Problem to work on:
The answer must be an exact copy of the records, with every picture removed.

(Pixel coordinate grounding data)
==============================
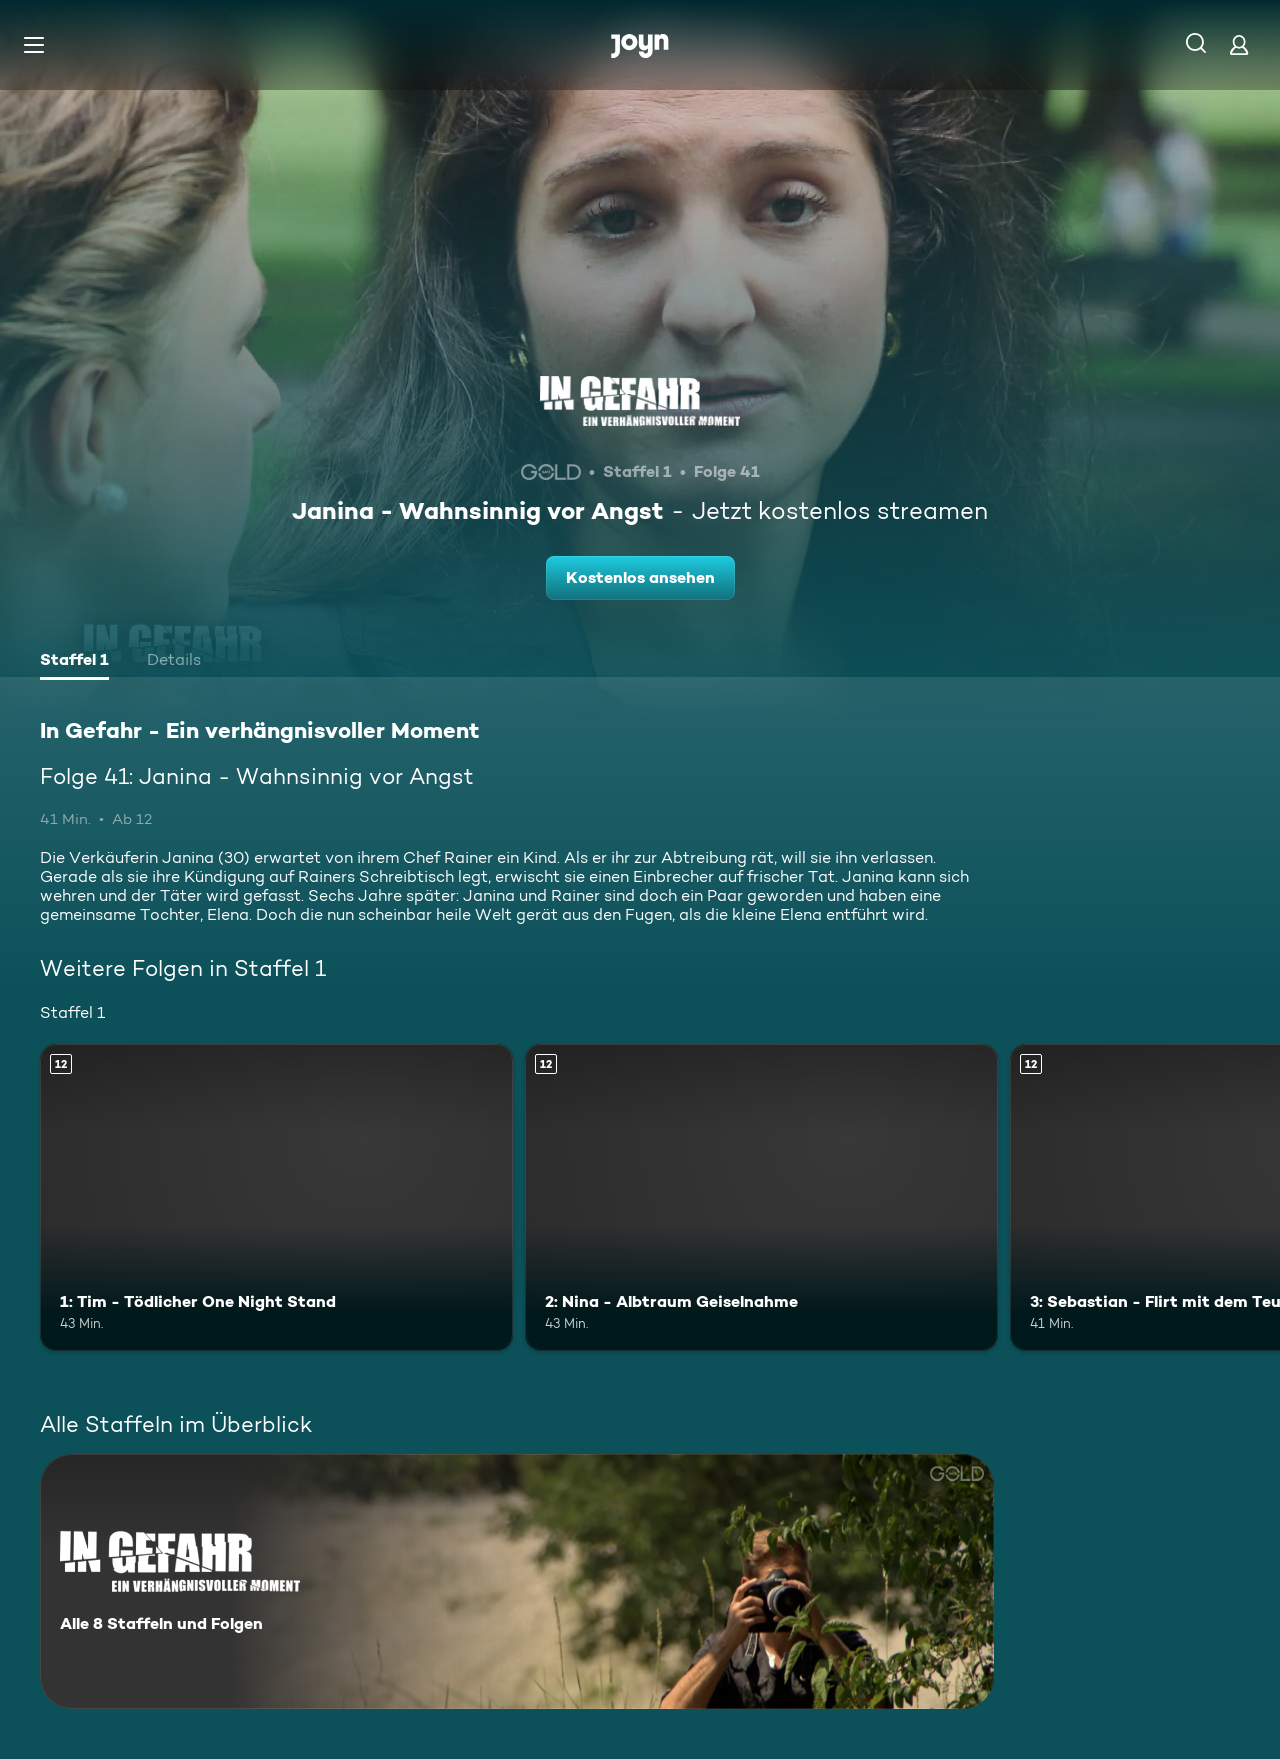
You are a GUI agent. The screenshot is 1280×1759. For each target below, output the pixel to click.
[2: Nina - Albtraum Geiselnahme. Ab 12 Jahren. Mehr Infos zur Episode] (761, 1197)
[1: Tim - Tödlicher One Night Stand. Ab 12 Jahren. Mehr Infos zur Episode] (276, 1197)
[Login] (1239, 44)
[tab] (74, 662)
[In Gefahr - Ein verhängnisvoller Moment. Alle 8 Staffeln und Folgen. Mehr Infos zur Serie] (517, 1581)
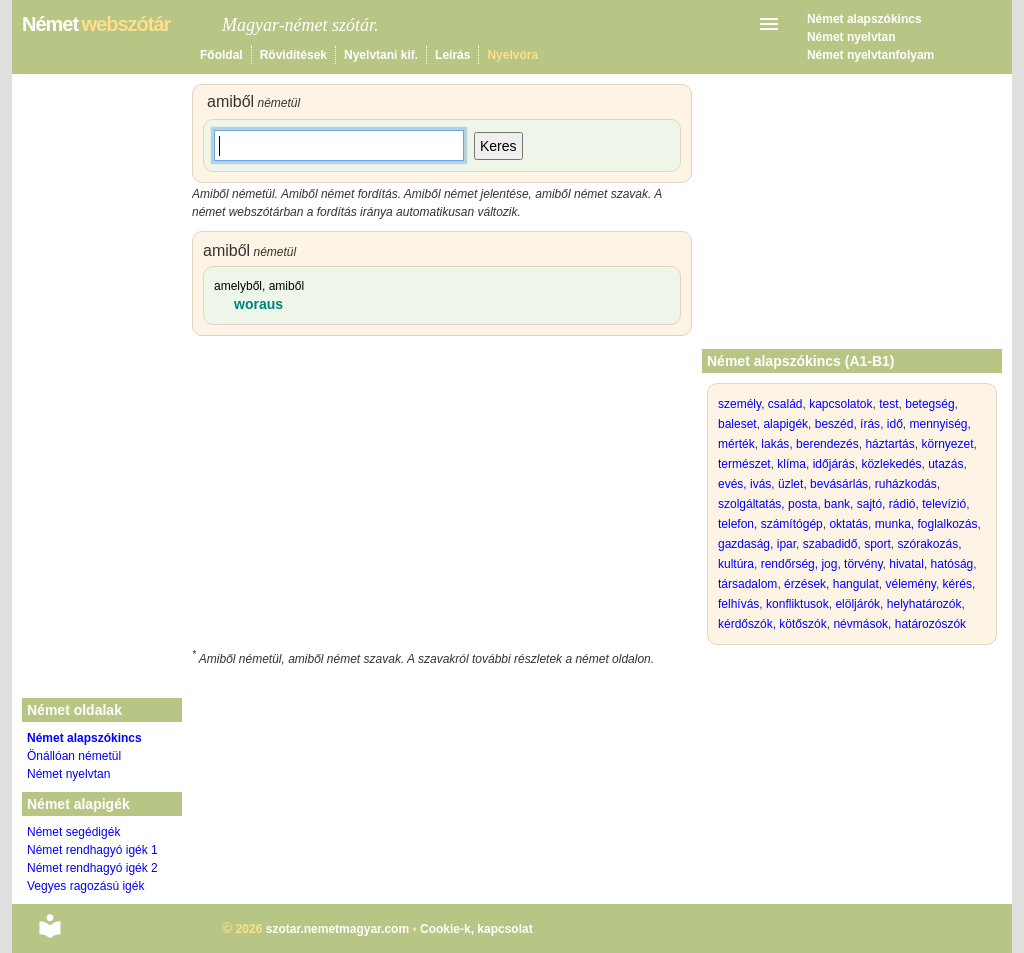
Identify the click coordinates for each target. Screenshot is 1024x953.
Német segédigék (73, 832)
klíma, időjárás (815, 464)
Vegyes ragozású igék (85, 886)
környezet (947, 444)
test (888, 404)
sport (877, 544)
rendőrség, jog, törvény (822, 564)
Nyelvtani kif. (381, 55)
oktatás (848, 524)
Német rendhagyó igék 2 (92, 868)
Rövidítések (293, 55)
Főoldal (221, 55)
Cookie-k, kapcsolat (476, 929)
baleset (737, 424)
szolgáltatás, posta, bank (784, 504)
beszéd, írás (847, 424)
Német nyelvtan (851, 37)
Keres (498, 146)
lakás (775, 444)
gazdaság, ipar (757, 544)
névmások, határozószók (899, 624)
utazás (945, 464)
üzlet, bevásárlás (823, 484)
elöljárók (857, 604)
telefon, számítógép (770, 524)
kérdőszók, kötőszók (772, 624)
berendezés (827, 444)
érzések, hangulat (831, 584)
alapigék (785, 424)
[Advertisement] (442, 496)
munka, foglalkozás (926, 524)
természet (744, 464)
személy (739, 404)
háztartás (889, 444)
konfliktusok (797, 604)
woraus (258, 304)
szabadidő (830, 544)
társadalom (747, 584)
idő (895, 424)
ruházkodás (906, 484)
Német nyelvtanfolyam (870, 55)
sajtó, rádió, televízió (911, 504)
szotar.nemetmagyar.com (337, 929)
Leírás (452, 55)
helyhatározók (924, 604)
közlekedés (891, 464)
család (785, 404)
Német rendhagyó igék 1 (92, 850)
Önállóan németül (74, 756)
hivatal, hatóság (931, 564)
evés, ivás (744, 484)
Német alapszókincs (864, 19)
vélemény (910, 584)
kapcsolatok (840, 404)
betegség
==============================
Written solution:
You are a GUI agent. The screenshot is 1280×1759. For each target below, output the pixel to click.
[2: Nina - Albtraum Geiselnahme. Ab 12 Jahren. Mehr Infos zur Episode] (761, 1197)
[1: Tim - Tödlicher One Night Stand. Ab 12 Jahren. Mehr Infos zur Episode] (276, 1197)
[Login] (1239, 44)
[tab] (74, 662)
[In Gefahr - Ein verhängnisvoller Moment. Alle 8 Staffeln und Folgen. Mehr Infos zur Serie] (517, 1581)
Identify the click coordinates for each target. Screenshot is 1024x953.
Német segédigék (73, 832)
klíma, időjárás (815, 464)
Vegyes ragozású igék (85, 886)
környezet (947, 444)
test (888, 404)
sport (877, 544)
rendőrség, jog, törvény (822, 564)
Nyelvtani kif. (381, 55)
oktatás (848, 524)
Német rendhagyó igék 2 (92, 868)
Rövidítések (293, 55)
Főoldal (221, 55)
Cookie-k, kapcsolat (476, 929)
baleset (737, 424)
szolgáltatás, posta, bank (784, 504)
beszéd, írás (847, 424)
Német nyelvtan (851, 37)
Keres (498, 146)
lakás (775, 444)
gazdaság, ipar (757, 544)
névmások, határozószók (899, 624)
utazás (945, 464)
üzlet, bevásárlás (823, 484)
elöljárók (857, 604)
telefon, számítógép (770, 524)
kérdőszók, kötőszók (772, 624)
berendezés (827, 444)
érzések, hangulat (831, 584)
alapigék (785, 424)
[Advertisement] (442, 496)
munka, foglalkozás (926, 524)
természet (744, 464)
személy (739, 404)
háztartás (889, 444)
konfliktusok (797, 604)
woraus (258, 304)
szabadidő (830, 544)
társadalom (747, 584)
idő (895, 424)
ruházkodás (906, 484)
Német nyelvtanfolyam (870, 55)
sajtó, rádió, televízió (911, 504)
szotar.nemetmagyar.com (337, 929)
Leírás (452, 55)
helyhatározók (924, 604)
közlekedés (891, 464)
család (785, 404)
Német rendhagyó igék 1 (92, 850)
Önállóan németül (74, 756)
hivatal, hatóság (931, 564)
evés, ivás (744, 484)
Német alapszókincs (864, 19)
vélemény (910, 584)
kapcsolatok (840, 404)
betegség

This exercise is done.